Methods: : 25 healthy participants took part in the study. ERGs were obtained using an active DTL fibre and contralateral DTL reference electrode, in response to a focal (20°) amber (peak output 595nm) stimulus flickering at 41Hz. Signals were amplified, bandpass filtered (1-100Hz) and averaged with a Medelec Synergy EP system. Flicker ERGs were recorded before, and for 5 minutes after a period of intense light adaptation that bleached approximately 90% of cone photopigment. The long duration bleach was provided by a tungsten halogen bulb and the photoflash by a Metz Mecablitz 76 MZ-5 flashgun; in both cases participants were protected from excessive IR and UV radiation by the appropriate filters. Diffusing filters ensured even illumination. Participants were randomly assigned to one of two groups determining whether the photoflash or equilibrium bleach was used first. A 10 minute break between tests prevented any carry over effects. Fourier analysis was used to extract the first harmonic from ERGs recorded after each type of bleach and amplitude recovery curves were plotted and modelled with a single exponential function using a least squares paradigm.

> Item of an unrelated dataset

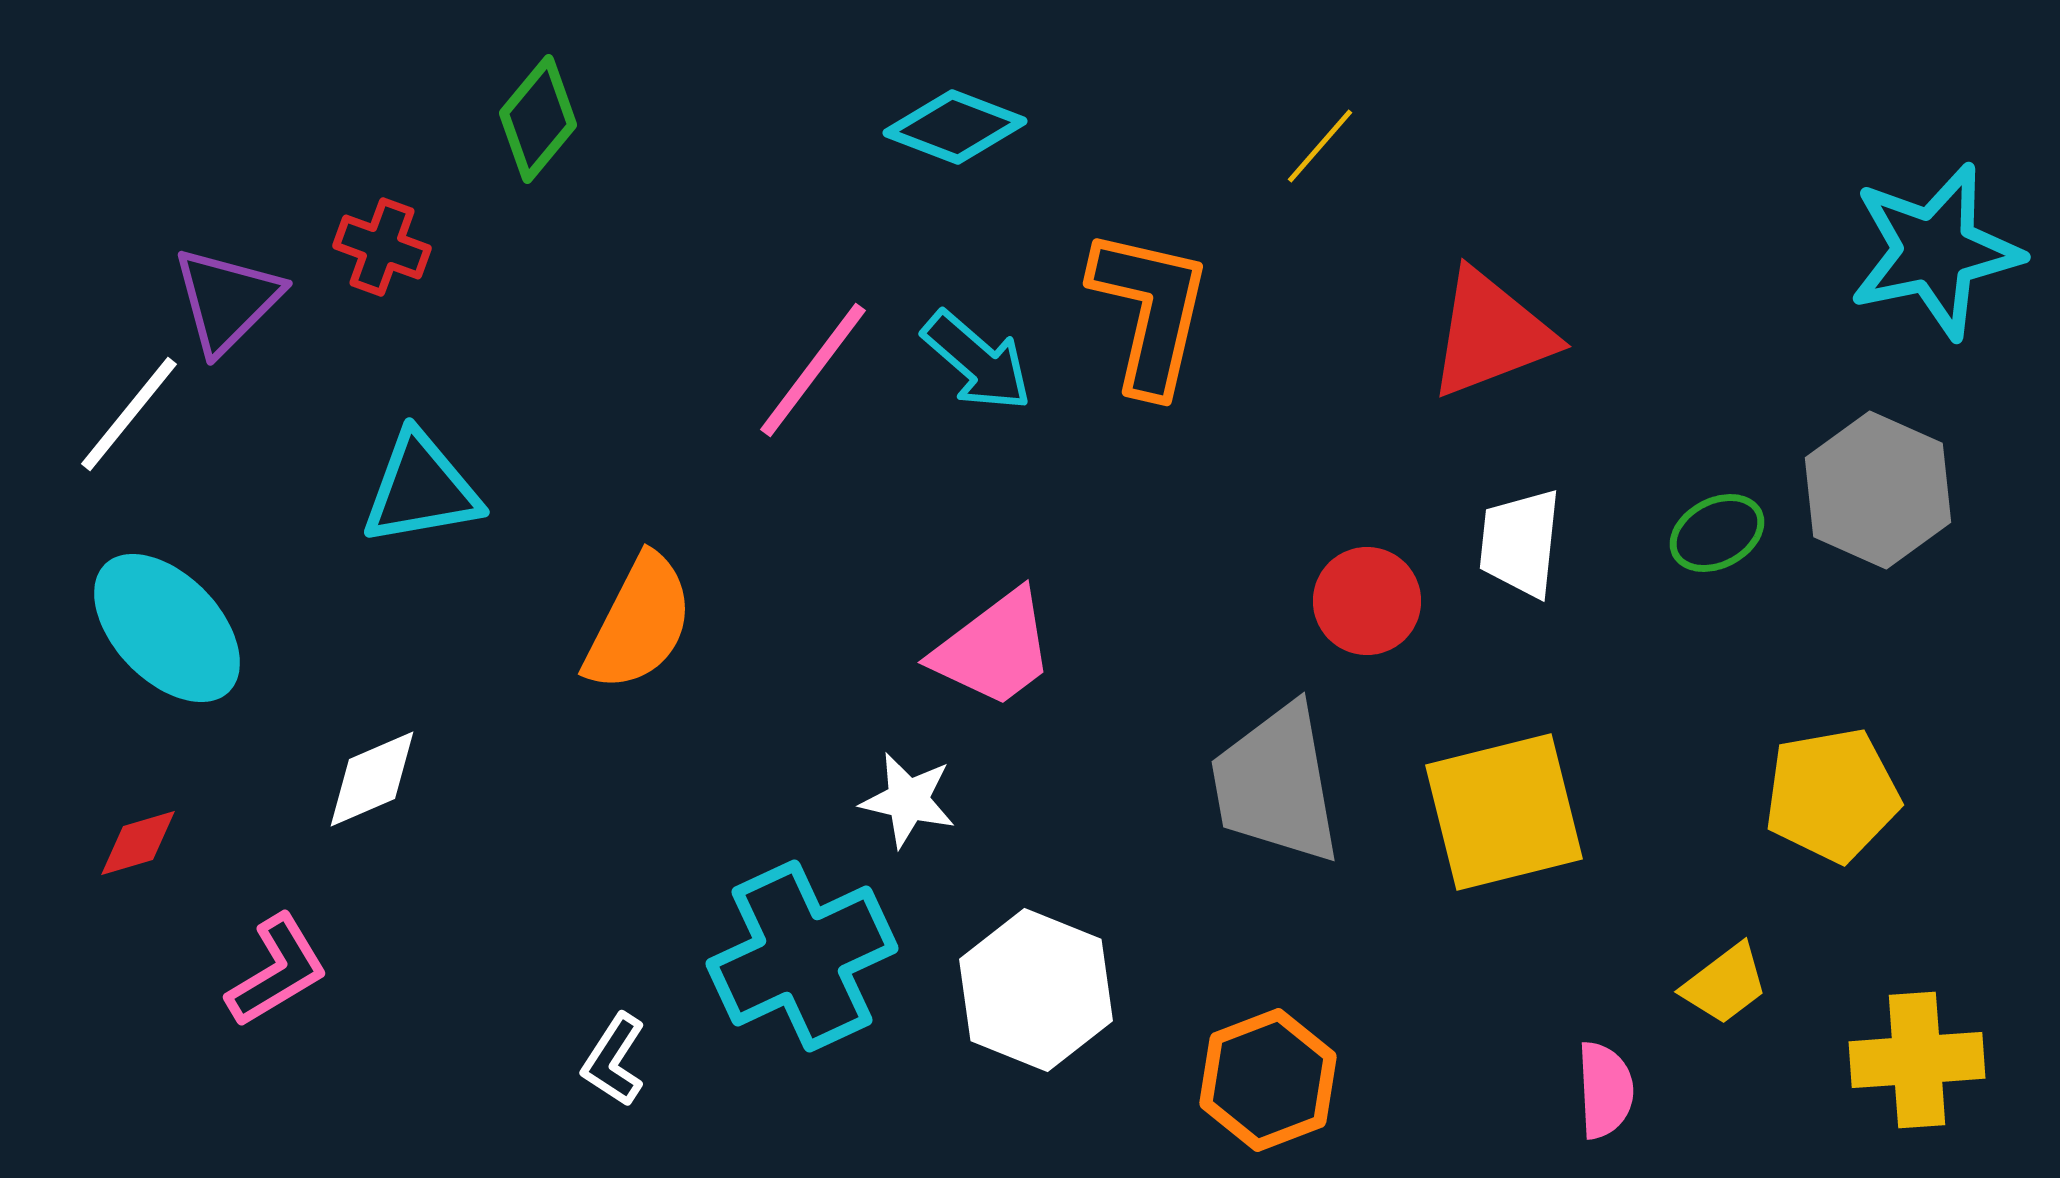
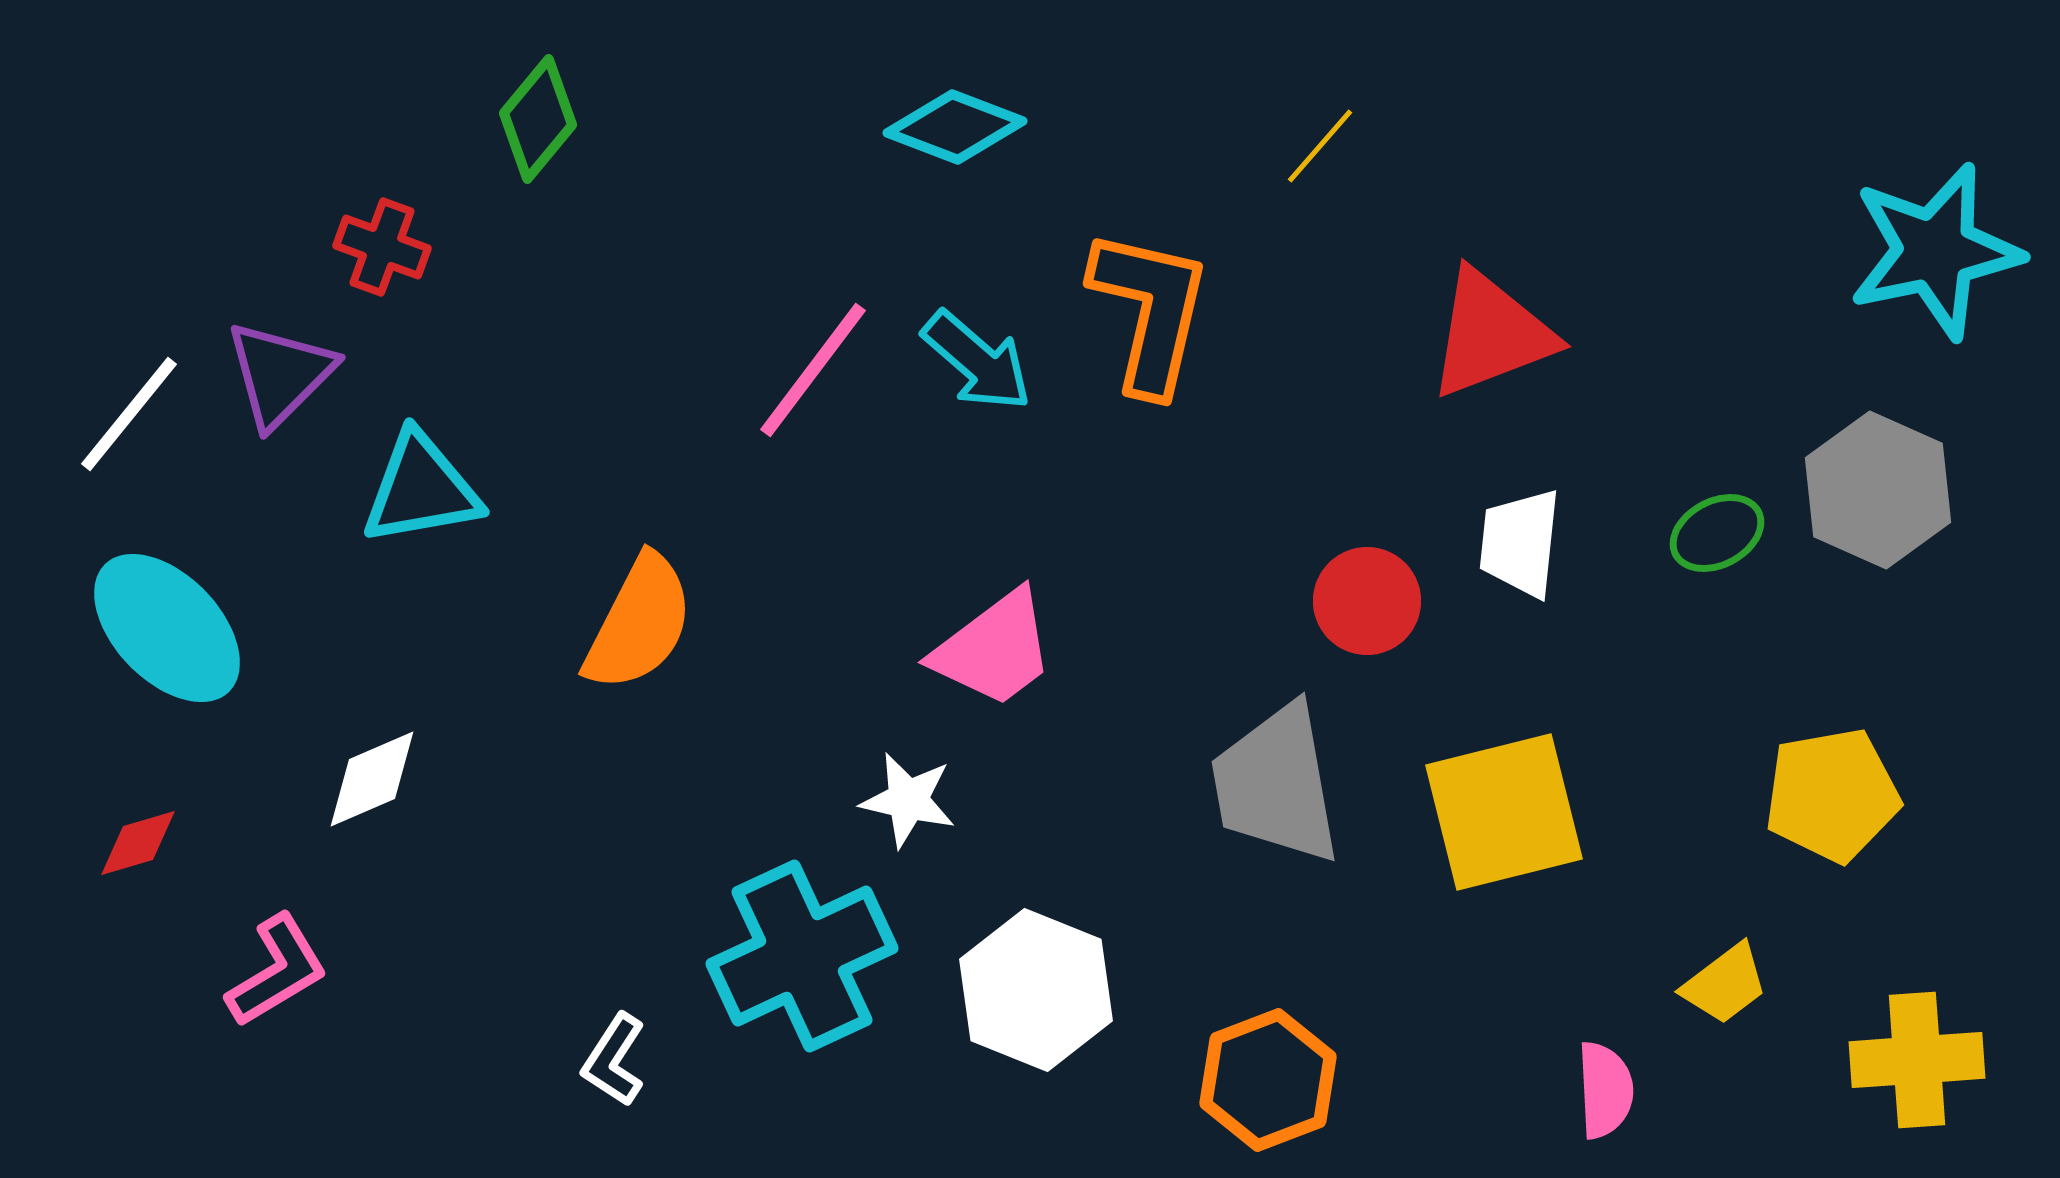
purple triangle: moved 53 px right, 74 px down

Results: : The exponential model provided a good fit to recovery data obtained using both techniques and time constants of recovery ranged from 29 to 290s, with a large overlap between groups. The mean recovery time constants for the long and short duration flashes were 129±78s and 107±73s respectively.

Conclusions: : Recovery following long and short duration bleaches was comparable in healthy adults. However, before concluding that the bleaching sources are interchangeable it is necessary to extend the evaluation to people with ARM.